So, das sind jetzt die ersten die ich auf die Schnelle gefunden habe. Sobald meine Zettel mit dem Rest wieder auftauchen gibt's einen Edit.

Schreibt mir einfach eine PN und es gilt das Motto "Wer zuerst kommt, mahlt zuerst." und mehr als einen Key gibt's nur in begründeten Ausnahmefällen. 

*Edit:
*Meine Frau hat noch vier unbenutzte Origin-Keys zur Verfügung gestellt.


----------



## Briareos (14. Juni 2014)

So, das grandiose *Bastion* ist weg, *Beatbuddy* sehr wahrscheinlich auch.


----------



## Briareos (14. Juni 2014)

Man, das geht ja jetzt Schlag auf Schlag ... *Mark of the Ninj*a hat auch ein neues Zuhause gefunden.


----------



## Denis10 (14. Juni 2014)

Wenn Risen noch zu haben ist, würde ich mich dafür mal melden.


----------



## Briareos (14. Juni 2014)

So, *Risen* und das *LotRO-Pack* ist auch weg.

Viel Spaß


----------



## Denis10 (14. Juni 2014)

Ist angekommen und jetzt auch auf meinem Steam Account. 


Danke


----------



## sauerlandboy79 (14. Juni 2014)

In meinem Origin-Account wäre noch Platz für ein *Medal of Honor*. Wenn nicht vergriffen, nehme ich es gerne dankend an.


----------



## Batze (15. Juni 2014)

Dann sage ich mal tausend Dank.


----------



## Briareos (15. Juni 2014)

sauerlandboy79 schrieb:


> In meinem Origin-Account wäre noch Platz für ein *Medal of Honor*. Wenn nicht vergriffen, nehme ich es gerne dankend an.
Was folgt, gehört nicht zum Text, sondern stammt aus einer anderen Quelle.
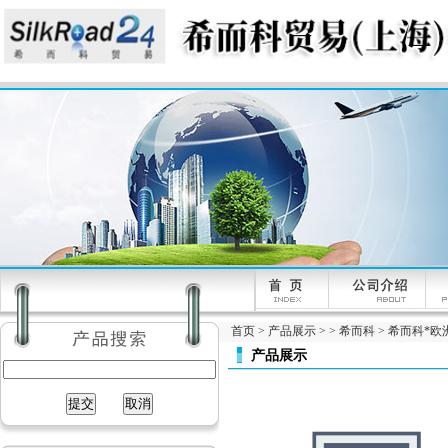
首页
>
产品展示
> >
希而科
> 希而科*欧洲
产品展示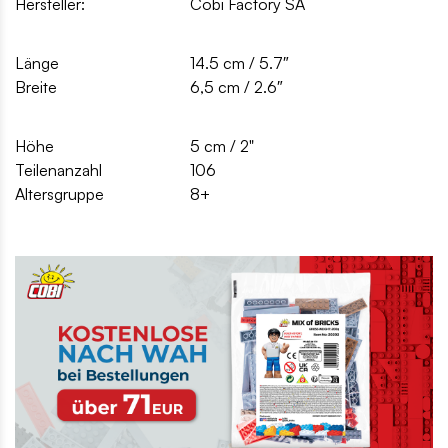
Hersteller:
Cobi Factory SA
Länge
14.5 cm / 5.7″
Breite
6,5 cm / 2.6″
Höhe
5 cm / 2"
Teilenanzahl
106
Altersgruppe
8+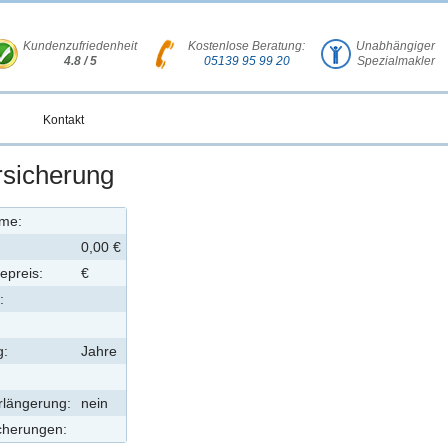
Kundenzufriedenheit
Kostenlose Beratung:
Unabhängiger
4.8 / 5
05139 95 99 20
Spezialmakler
Kontakt
rsicherung
ame:
0,00 €
epreis:
€
:
g:
Jahre
rlängerung:
nein
cherungen:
Sorry, da war jemand leider schneller. Ich bin gestern Abend jedoch nicht mehr dazu gekommen alles zu aktualisieren, irgendeine sportliche Randveranstaltung in Südamerika hat meine Aufmerksamkeit beansprucht. 
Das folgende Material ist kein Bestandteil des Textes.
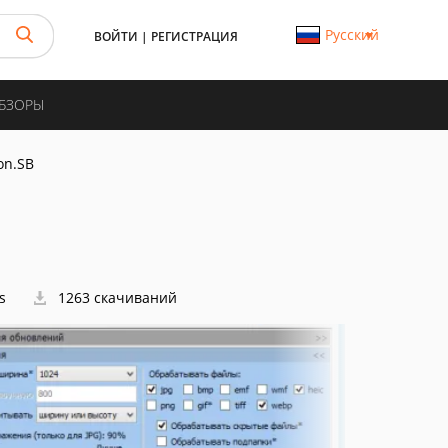
Русский
ВОЙТИ
|
РЕГИСТРАЦИЯ
ОБЗОРЫ
on.SB
s
1263 скачиваний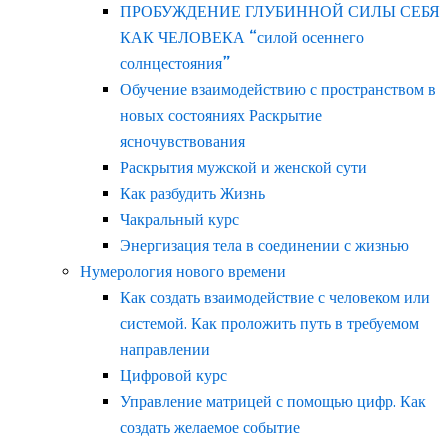
ПРОБУЖДЕНИЕ ГЛУБИННОЙ СИЛЫ СЕБЯ
КАК ЧЕЛОВЕКА “силой осеннего
солнцестояния”
Обучение взаимодействию с пространством в
новых состояниях Раскрытие
ясночувствования
Раскрытия мужской и женской сути
Как разбудить Жизнь
Чакральный курс
Энергизация тела в соединении с жизнью
Нумерология нового времени
Как создать взаимодействие с человеком или
системой. Как проложить путь в требуемом
направлении
Цифровой курс
Управление матрицей с помощью цифр. Как
создать желаемое событие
BtW: *Beatbuddy*, *Medal of Honor* und *Burnout Paradise* sind nun auch weg.


----------



## Rabowke (15. Juni 2014)

Briareos ... coole Aktion! Drei kleine Rabauken nach oben!


----------



## smooth1980 (15. Juni 2014)

Sollte das Spiel *Mirror's Edge* noch zu haben sein dann würde Ich mich riesig darüber freuen.Sehr nette Aktion von Dir auf jeden Fall.


----------



## Briareos (16. Juni 2014)

smooth1980 schrieb:


> Sollte das Spiel *Mirror's Edge* noch zu haben sein dann würde Ich mich riesig darüber freuen.Sehr nette Aktion von Dir auf jeden Fall.


Kein Problem, der Key kommt heute Nachmittag per PM ... im Moment bin ich noch im Büro. 
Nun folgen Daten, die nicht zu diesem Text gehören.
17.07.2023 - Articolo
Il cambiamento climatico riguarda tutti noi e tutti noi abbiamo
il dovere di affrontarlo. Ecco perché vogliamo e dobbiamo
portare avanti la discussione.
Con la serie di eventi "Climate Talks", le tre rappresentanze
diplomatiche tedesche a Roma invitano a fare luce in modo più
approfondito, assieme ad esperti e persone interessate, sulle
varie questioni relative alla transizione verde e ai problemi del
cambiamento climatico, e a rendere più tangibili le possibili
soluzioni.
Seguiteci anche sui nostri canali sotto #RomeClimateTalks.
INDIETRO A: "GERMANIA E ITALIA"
Somit ist *Mirror's Edge* auch wech.


----------



## smooth1980 (17. Juni 2014)

Danke für den Key.Hat natürlich funktioniert.Nette Aktion.


----------



## BobaFat2 (21. Juni 2014)

Hab dir eine PN geschrieben wg. Sims 3


----------



## Briareos (27. Juni 2014)

Da schaut man mal einen Tag nicht rein und schon verpasst man etwas.

Ich muss mich nochmal bei den beiden Interessenten für den *Sims 3 Key* entschuldigen, das ich den Key gestern der Tochter einer Bekannten gegeben habe und den Startpost hier nicht gleich geändert habe.Ich hatte nicht erwartet, dass der jetzt auf einmal ein derartiges Interesse weckt. 

Das habe ich jetzt nachgeholt und in diesem Sinne: Das *Sims 3 Starter Pack* ist jetzt auch wech.


----------



## Briareos (27. Juni 2014)

So, und da ich gerade so in Laune bin, habe ich noch einen Key für *Crazy Machines 2* in den Startpost editiert ... falls sich jemand dafür erwäremn kann.


----------



## Briareos (14. November 2014)

So, kurz bevor die Weihnachtszeit beginnt wird es mal wieder Zeit ein bisschen in den diversen Accounts aufzuräumen und noch nicht benutzte Keys bedürftigen Gamern zur Verfügung zu stellen. Wie immer gilt: Wer zuerst kommt ... usw. ... und Interessierte müssen auch nicht das Forum vollspammen um auf eine Mindestpostzahl zu kommen. ^^ Allerdings behalte ich mir das Recht vor Interessensbekundungen zu ignorieren, wenn es mir in den Kram passt. 

*Steam*

ARMA - Cold War Assault 
Gotham City Impostors: Professional Kit 
Metro 2033 (Nicht die Redux-Version) 
Overruled! (Early Access) 
Spec Ops: The Line 
The Bureau: XCom Declassified 
Worms Revolution Gold Edition 
Crazy Machines 2 

Und aus dem aktuellen *Humble Jumbo Bundle* habe ich noch drei zwei ein Key für Insurgency zu vergeben.


----------



## Rabowke (14. November 2014)

Schöne Aktion von dir ... auch wenn du aus Prenzlau kommst!


----------



## Briareos (14. November 2014)

Rabowke schrieb:


> Schöne Aktion von dir ... auch wenn du aus Prenzlau kommst!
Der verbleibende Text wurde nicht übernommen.